そう思って事実をありのままに告げたところ、意外にも彼女はあっさりとそれを受け入れた。
「それだけで良いの?」
「できれば、詳しい話も聞きたいところだが、大体のところは分かった」
聖堂騎士は、極めて平静。完全に落ち着き払っている。
「まあ別に隠すようなことじゃないしな」
それに、驚くようなイベントがあったわけではない。
「いきなり《瞬間移動》してきた理由を説明して、帰るって言ったら、特に妨害もされなかった。
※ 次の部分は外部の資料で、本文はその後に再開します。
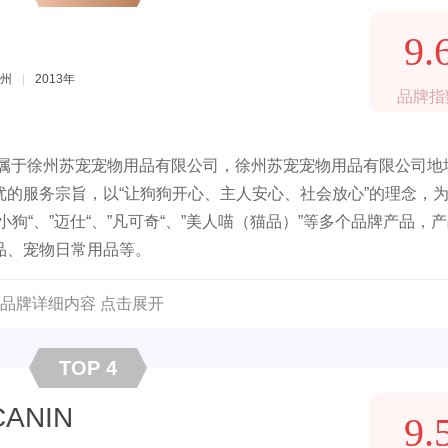
9.
州
|
2013年
品牌指
隶属于徐州苏宠宠物用品有限公司，徐州苏宠宠物用品有限公司地
的服务宗旨，以“让狗狗开心、主人安心、社会放心”的理念，
狗“、”迈仕“、”凡可奇“、”美人喵（猫品）”等多个品牌产品，
品、宠物日常用品等。
品牌详细内容 点击展开
TOP 4
CANIN
9.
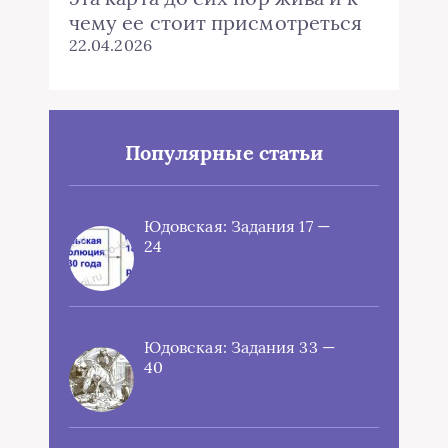
чему ее стоит присмотреться
22.04.2026
Популярные статьи
Юдовская: Задания 17 —
24
Юдовская: Задания 33 —
40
最悪、地の宝珠を使ってでも逃げ出すつもりだったんだけどな」
それだけ。
本当に、これだけだ。
とはいえ、ヴァルトルーデたちからすると、浮気相手の家に行って――しかも、あのヴェルガだ――それだけで済むはずがないと考えるのも当前。
だが、今度もヘレノニアの聖女はあっさりとその説明を受け入れた。
「あの宝珠を使わなかったのは、幸いだったな」
「まあ、俺も好きこのんで竜人になりたいわけじゃ――」
「そういう意味ではない。いや、それもあるが、更に力を見せたら、相手からの執着が強くなるだけだぞ」
「それは確かに……」
妥協案として、ヴェルガ帝国でもロートシルト王国でもない東方を、二人の愛の巣にしようなどと言い出しかねない。
「だいたい、事情は理解した」
「え? 今ので分かったのか?」
「分からないはずが、ないだろう」
少し頬を膨らませて不機嫌そうに。だが、口調は穏やかにヴァルトルーデは言った。
「ある一点のみに関しては、私もあの女も同じなのだからな」
「そう……なのか?」
悪の半神であり、同時に悪の帝国を統べる女帝。
ヘレノニア神から剣を賜り、世界を救った英雄。
そんな善と悪を代表する二人に、共通点など――あった。
「それ、メチャメチャ恥ずかしいんだけど」
気づいてしまったユウトは、思わず天井を見る。ダーク・クロウラーにより穴を空けられた天井。なにもないが、婚約者の顔を正面から見ることもできない。
「それは私も一緒だっ」
一方、ヴァルトルーデは下を向いた。
ユウトのことを見ることはできないが、後ろを向きたくもない。
後に二大貴族の乱と歴史書に記される大事件は、こうして幕を下ろすこととなった。